The study didn’t include that kind of information, and Schoenberg argued that the building codes the village already has in place “should catch most of the land-disturbing activities. The value of the study, he added, was to offer “one example of one way of providing technical assistance” to residents.
But some trustees complained that that wasn’t the point of the study.
“We didn’t get what we thought we were paying for,” said Trustee Lonnie Sacchi.
Trustee Ben Sells agreed, saying, “What I was looking for is, ‘Has the village done something … that has contributed to these problems?’ If so, then it’s the village’s responsibility to solve those problems and not the homeowners.”
Schoenberg argued that it was pointless to accept that responsibility, and his study looked only at relieving flooding in problem areas of the village.
“I don’t think the village bears any responsibility,” Schoenberg said. “The pattern of development happened over decades.”
The study was never meant to solve the flooding problems of every homeowner but was to be used as a resource for potential solutions. That goal has already been met in one instance.
When Lee and Jenny Hinson bought their home in the 200 block of Gatesby Road in 2010, they had no idea that it would eventually be seen as a critical flood outlet for a whole area of their block.
But the Hinsons soon enough found out about the flooding that their property was prone to.
In late July 2010, they pulled up to their new home’s driveway – they hadn’t moved in yet – to find that the entire backyard had been flooded in a driving overnight rain.
“We could’ve had the whole neighborhood over for a pool party,” said Jenny Hinson.
In February 2011, at the same time Schoenberg was performing his study, the Hinsons began to research how to solve their problem. They eventually hired a Brookfield-based landscaping firm called Dig Right In to design a solution.
What they came up with was to dig a shallow swale around the perimeter of the backyard, pitching it so that it would eventually drain down the driveway to the street.
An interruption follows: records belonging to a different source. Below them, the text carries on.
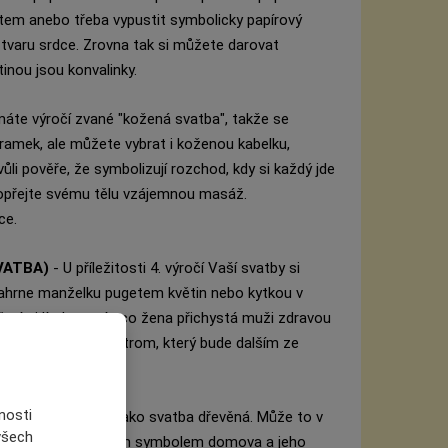
otem anebo třeba vypustit symbolicky papírový
e tvaru srdce. Zrovna tak si můžete darovat
inou jsou konvalinky.
máte výročí zvané "kožená svatba", takže se
ramek, ale můžete vybrat i koženou kabelku,
li pověře, že symbolizují rozchod, kdy si každý jde
dopřejte svému tělu vzájemnou masáž.
ce.
VATBA)
- U příležitosti 4. výročí Vaší svatby si
 zahrne manželku pugetem květin nebo kytkou v
větními lístky, zatímco žena přichystá muži zdravou
 zasadit ovocný strom, který bude dalším ze
nosti
tby nese označení jako svatba dřevěná. Může to v
 všech
ě", ale dřevo je velkým symbolem domova a jeho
Before the entire project was complete, the Benes study identified their property as a key site in that area of the village.
The village halted the work at the Hinsons’ home, and Benes’ engineers did some consulting on the project, eventually suggesting that a trench be dug along the side of the driveway to avoid the water exiting on the driveway itself. Such a solution would increase the life span of the driveway.
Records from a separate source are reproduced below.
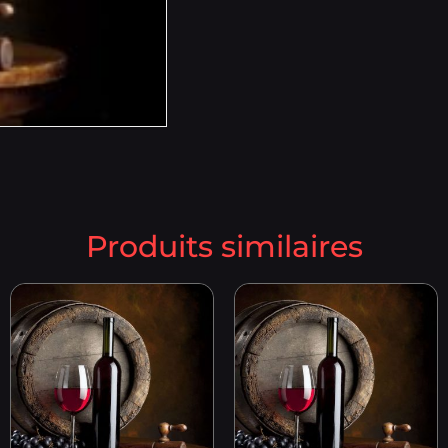
Produits similaires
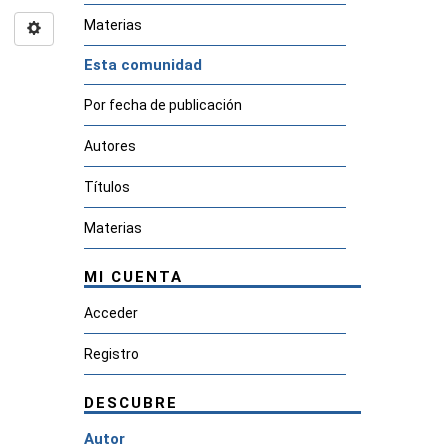
Materias
Esta comunidad
Por fecha de publicación
Autores
Títulos
Materias
MI CUENTA
Acceder
Registro
DESCUBRE
Autor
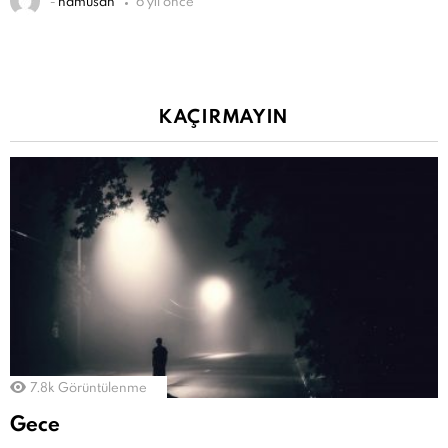
-
hamusan
6 yıl önce
KAÇIRMAYIN
7.8k
Görüntülenme
Gece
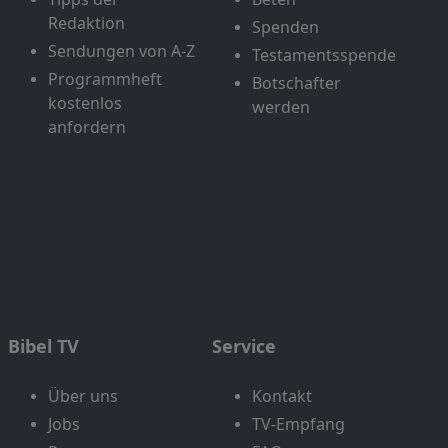
Redaktion
Spenden
Sendungen von A-Z
Testamentsspende
Programmheft
Botschafter
kostenlos
werden
anfordern
Bibel TV
Service
Über uns
Kontakt
Jobs
TV-Empfang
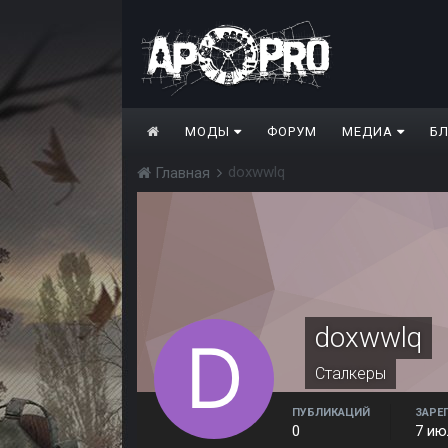
МОДЫ
ФОРУМ
МЕДИА
Б
doxwwlq
Главная
doxwwlq
Сталкеры
ПУБЛИКАЦИЙ
ЗАРЕ
0
7 ию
When it was all said and done, the project cost the Hinsons about $30,000. But it works.
During a heavy rain this summer, the swale filled and the water traveled around and out through the trench. The middle of the yard remained if not high, then dry.
Lee Hinson said they received excellent advice and direction from Benes, which cost nothing extra. But because the of the village’s study, that additional professional advice was at least available to them.
“That’s the kind of assistance the village can offer,” said Lee Hinson. “Maybe they can pay for engineering or [topographical studies]. Or maybe they can cover the cost of a sidewalk or driveway apron. I don’t think every year it’s going to be tens of thousands of dollars. The village got what they asked for [with the study]. They just need to learn how to use it.”